Koyu kahve ya da siyah, rengini seçemediği derin gözleriyle ona bakıyordu. Esmerdi. Güneşte yanmış birinin bronzluğuna değil doğal bir esmerliğe sahipti adam. Göz altlarında yorgunluk belirtisi olan hafif morluklar vardı. Uykusuz gibi, hastalık atlatmış gibi… Böyle bir adamın hasta olacağını hayalinde canlandıramayınca uykusuz olmalı, diye düşündü. Kendisi morlukları çoğu zaman gözlükle saklardı. Bugün de Ayşe’nin verdiği kapatıcıyla gizlemişti. Aşırı derece uykusuzdu. Parktaki kestirmesi dişinin kovuğuna bile yetmemişti. Karşısındaki adama bakarken uykusuzluğundan tamamen sıyrıldığını hissetti. Tüm hücreleri alarma geçmişti.
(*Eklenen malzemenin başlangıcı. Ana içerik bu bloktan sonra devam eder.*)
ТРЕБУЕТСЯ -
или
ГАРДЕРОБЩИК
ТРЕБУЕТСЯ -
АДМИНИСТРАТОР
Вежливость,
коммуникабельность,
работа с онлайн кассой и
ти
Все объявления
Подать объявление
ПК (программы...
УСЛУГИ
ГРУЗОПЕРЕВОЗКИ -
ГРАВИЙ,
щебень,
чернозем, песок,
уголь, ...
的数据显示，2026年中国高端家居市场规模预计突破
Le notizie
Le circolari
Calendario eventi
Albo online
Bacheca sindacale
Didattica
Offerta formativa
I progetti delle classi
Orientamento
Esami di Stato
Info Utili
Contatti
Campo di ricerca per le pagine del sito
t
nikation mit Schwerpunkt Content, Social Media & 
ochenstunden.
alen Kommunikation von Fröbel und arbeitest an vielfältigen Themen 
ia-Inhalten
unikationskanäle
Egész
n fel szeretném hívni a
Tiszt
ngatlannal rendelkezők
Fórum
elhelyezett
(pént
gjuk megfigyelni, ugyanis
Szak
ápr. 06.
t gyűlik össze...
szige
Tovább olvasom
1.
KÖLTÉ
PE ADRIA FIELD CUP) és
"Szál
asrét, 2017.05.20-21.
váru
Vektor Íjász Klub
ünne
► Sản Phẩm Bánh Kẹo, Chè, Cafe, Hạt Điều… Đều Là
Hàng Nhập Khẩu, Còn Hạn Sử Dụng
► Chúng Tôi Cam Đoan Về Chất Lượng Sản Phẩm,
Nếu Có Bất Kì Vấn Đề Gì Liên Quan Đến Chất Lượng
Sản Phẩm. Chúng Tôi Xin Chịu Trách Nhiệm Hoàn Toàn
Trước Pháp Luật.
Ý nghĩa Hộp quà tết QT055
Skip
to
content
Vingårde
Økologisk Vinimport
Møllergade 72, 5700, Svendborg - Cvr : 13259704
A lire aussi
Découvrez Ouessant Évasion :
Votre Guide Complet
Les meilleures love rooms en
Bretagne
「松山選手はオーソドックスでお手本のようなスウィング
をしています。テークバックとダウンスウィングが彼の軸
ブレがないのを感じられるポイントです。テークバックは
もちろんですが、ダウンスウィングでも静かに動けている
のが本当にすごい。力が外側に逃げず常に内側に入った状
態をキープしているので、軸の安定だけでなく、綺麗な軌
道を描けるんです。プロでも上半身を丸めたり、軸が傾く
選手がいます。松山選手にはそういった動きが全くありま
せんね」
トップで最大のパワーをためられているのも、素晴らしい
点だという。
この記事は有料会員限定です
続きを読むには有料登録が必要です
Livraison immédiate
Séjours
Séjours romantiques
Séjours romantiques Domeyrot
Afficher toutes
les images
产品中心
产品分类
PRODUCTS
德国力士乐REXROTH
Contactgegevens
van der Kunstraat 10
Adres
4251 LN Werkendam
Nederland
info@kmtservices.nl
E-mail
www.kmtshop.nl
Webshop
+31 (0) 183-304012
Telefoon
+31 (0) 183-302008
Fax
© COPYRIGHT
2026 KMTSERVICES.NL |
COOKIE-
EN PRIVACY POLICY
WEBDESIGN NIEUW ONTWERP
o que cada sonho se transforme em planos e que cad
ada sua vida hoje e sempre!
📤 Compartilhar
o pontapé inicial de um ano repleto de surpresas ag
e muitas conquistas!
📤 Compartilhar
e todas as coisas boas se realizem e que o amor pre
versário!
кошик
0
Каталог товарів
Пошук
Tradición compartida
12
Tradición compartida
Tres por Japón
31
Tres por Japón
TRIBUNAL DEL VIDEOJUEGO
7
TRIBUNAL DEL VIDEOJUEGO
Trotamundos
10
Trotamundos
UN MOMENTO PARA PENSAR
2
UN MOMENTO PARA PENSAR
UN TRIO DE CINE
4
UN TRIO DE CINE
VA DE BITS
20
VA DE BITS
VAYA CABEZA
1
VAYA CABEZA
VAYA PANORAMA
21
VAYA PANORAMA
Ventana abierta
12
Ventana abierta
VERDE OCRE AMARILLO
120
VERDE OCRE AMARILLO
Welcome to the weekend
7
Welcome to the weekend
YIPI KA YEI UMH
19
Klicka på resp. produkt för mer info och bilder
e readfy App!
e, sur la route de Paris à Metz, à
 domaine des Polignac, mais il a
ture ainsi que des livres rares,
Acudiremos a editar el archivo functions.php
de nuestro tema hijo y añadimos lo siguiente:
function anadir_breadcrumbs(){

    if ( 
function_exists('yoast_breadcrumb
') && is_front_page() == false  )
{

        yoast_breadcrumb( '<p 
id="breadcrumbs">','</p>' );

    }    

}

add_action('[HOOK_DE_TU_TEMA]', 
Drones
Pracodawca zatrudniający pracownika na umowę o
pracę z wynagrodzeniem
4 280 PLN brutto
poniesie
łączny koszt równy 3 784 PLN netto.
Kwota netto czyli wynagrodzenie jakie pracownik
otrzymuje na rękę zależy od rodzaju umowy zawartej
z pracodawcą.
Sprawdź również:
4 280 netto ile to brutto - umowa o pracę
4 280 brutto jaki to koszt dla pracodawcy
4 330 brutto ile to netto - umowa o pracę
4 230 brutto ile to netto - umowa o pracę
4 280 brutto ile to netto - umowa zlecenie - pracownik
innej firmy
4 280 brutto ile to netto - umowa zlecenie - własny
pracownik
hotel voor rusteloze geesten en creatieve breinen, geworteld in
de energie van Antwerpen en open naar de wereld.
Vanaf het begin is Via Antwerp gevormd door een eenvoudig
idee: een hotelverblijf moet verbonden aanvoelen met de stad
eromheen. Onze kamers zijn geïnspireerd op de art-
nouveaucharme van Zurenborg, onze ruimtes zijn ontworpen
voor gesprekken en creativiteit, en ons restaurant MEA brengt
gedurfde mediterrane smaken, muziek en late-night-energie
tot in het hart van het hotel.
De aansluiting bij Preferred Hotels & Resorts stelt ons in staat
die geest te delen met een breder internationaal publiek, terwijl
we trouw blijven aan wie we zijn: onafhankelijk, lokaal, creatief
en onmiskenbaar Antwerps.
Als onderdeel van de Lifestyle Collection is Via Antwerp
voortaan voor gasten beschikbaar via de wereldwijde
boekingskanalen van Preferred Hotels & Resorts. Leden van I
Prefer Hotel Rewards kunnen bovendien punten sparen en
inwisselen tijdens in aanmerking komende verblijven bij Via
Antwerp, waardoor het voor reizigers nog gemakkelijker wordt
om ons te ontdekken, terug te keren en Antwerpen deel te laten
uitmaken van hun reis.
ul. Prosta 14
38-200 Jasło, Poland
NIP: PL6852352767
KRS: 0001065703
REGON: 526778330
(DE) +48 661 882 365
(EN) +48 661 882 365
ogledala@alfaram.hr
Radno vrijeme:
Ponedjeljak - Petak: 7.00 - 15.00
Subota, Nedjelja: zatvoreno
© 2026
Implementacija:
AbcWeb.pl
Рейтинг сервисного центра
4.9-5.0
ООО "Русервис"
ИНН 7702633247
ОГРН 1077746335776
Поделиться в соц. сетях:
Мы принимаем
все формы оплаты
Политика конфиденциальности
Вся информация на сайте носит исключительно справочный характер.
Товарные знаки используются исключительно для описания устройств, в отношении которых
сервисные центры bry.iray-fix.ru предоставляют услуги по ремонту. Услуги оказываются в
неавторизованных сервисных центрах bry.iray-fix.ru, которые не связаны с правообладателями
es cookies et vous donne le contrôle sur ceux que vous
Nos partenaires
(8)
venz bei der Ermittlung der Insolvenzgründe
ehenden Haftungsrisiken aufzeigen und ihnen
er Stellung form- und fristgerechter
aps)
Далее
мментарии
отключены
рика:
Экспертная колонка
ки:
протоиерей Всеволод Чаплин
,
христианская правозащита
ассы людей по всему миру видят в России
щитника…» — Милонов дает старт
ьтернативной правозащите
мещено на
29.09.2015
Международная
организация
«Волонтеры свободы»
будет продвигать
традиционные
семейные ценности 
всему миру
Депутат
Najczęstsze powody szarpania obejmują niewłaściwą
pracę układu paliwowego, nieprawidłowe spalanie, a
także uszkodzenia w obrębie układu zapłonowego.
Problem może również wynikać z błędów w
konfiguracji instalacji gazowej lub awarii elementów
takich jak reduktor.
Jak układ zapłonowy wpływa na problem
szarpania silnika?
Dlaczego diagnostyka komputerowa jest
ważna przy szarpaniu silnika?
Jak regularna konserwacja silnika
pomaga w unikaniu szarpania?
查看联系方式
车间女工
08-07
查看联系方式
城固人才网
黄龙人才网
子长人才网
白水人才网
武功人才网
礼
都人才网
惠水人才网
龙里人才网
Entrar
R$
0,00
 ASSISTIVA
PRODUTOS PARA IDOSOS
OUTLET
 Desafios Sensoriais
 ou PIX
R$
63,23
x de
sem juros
Gözleri kesiştiğinde adam, rahat bir tavırla yaslandığı son model araçtan sırtını ayırdı, hafifçe doğrulup sigarasını yere atarken kaşını kaldırdı. Uzun boyluydu, giydiği topukluya ve boyu bir seksene yaklaşmış Gümüş’ten bile uzundu. Alnına düşen uzun siyah saçları rüzgarla geriye savrulurken oldukça yakışıklı görünüyordu.
Onu baştan aşağı süzen bakışları karşısında, Gümüş kendini çıplak gibi hissetti. Bedeninden bir ürperti geçip giderken üşüdüğünü sandı. Ellerini kollarına atıp sıvazlarken hareket etmek için bir hamlede bulunamıyordu. Nutku tutulmuştu.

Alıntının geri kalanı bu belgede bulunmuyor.